Degree: Doctoral Thesis

Programme: Doctor of Business Administration

Authors: Lin Chin Yang

Supervisors: Professor Joao Alexandre Lobo Marques, University of Saint Joseph


Abstract:

The stock market’s inherent volatility and complexity pose significant challenges for investors seeking to optimize their strategies. This thesis addresses the critical need for improved forecasting methods in stock price prediction by proposing a hybrid approach that combines traditional machine learning (ML) techniques, specifically Support Vector Machines (SVM) and Long Short-Term Memory (LSTM) networks, with sentiment analysis derived from financial news and social media platforms. 

The research establishes a theoretical framework integrating quantitative data, such as historical stock prices, with qualitative sentiment data to enhance prediction accuracy. The study involves the collection of a comprehensive dataset covering stock prices and sentiment scores from various sources, including news articles and social media posts, from January 2010 to December 2023. Rigorous data preprocessing techniques, including normalization and feature engineering, are employed to prepare the data for analysis.

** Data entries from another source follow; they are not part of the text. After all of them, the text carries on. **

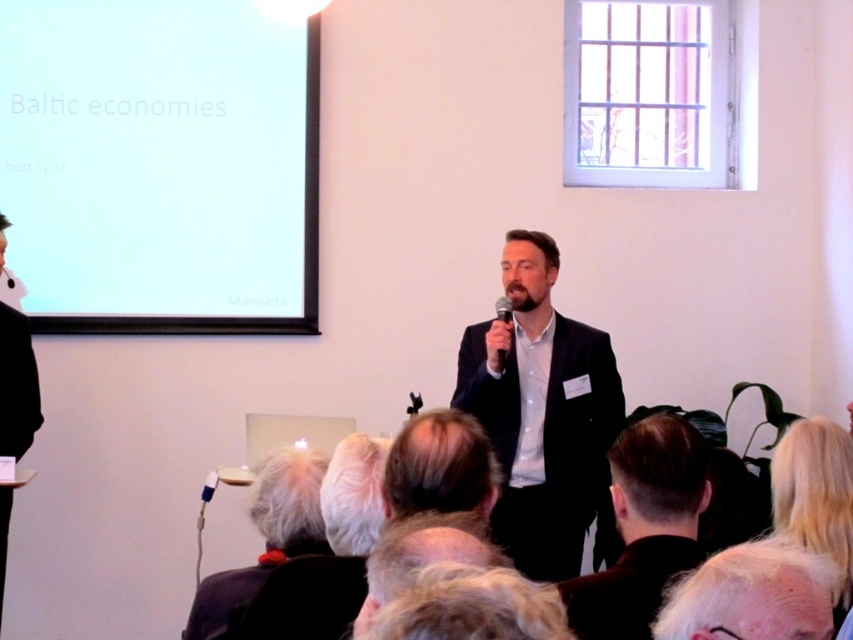 Question: Which object appears closest to the camera in this image?

Choices:
 (A) dark brown hair at lower center
 (B) black matte microphone at upper left

Answer: (A)

Question: Which point is closer to the camera?

Choices:
 (A) (4, 268)
 (B) (657, 481)
 (C) (318, 532)
 (D) (502, 456)

Answer: (B)

Question: Is the position of dark suit at center less distant than that of blonde hair at upper right?

Choices:
 (A) no
 (B) yes

Answer: (A)

Question: Is white hair at lower center thinner than black suit at left?

Choices:
 (A) yes
 (B) no

Answer: (B)

Question: Can you confirm if white hair at lower center is positioned below blonde hair at upper right?

Choices:
 (A) yes
 (B) no

Answer: (B)

Question: Which point is farther from the camera taking this photo?

Choices:
 (A) (503, 371)
 (B) (381, 561)
 (C) (3, 413)
 (D) (811, 586)

Answer: (C)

A comparative analysis of the SVM and LSTM models uses multiple performance metrics, including Mean Squared Error (MSE), Root Mean Squared Error (RMSE), and classification accuracy. The findings reveal that the LSTM model significantly outperforms the SVM model in predictive accuracy, demonstrating its capability to capture complex temporal dependencies inherent in financial time series data.

Furthermore, integrating sentiment analysis significantly enhances the predictive performance of both models. Notably, transformer-based sentiment analysis techniques, such as BERT and DistilBERT, provide superior sentiment classifications compared to traditional methods like VADER and TextBlob. The empirical results indicate that incorporating sentiment data leads to an average accuracy improvement of 12.8% over models that rely solely on historical price data.

This research contributes to the evolving field of financial forecasting by emphasizing the importance of a hybrid approach that amalgamates quantitative and qualitative data. The implications of these findings extend beyond academic research, offering valuable insights for investors and financial analysts seeking to leverage advanced predictive models to navigate market uncertainties. Ultimately, this dissertation advocates adopting sophisticated hybrid models that enhance stock investment strategies and decision-making processes in the finance sector.

Keywords: Stock Investment Prediction, Artificial intelligence (AI), Long Short-term Memory (LSTM), Machine Learning (ML), Support vector machines (SVM), Sentiment Analysis, Bidirectional Encoder Representations from Transformers (BERT).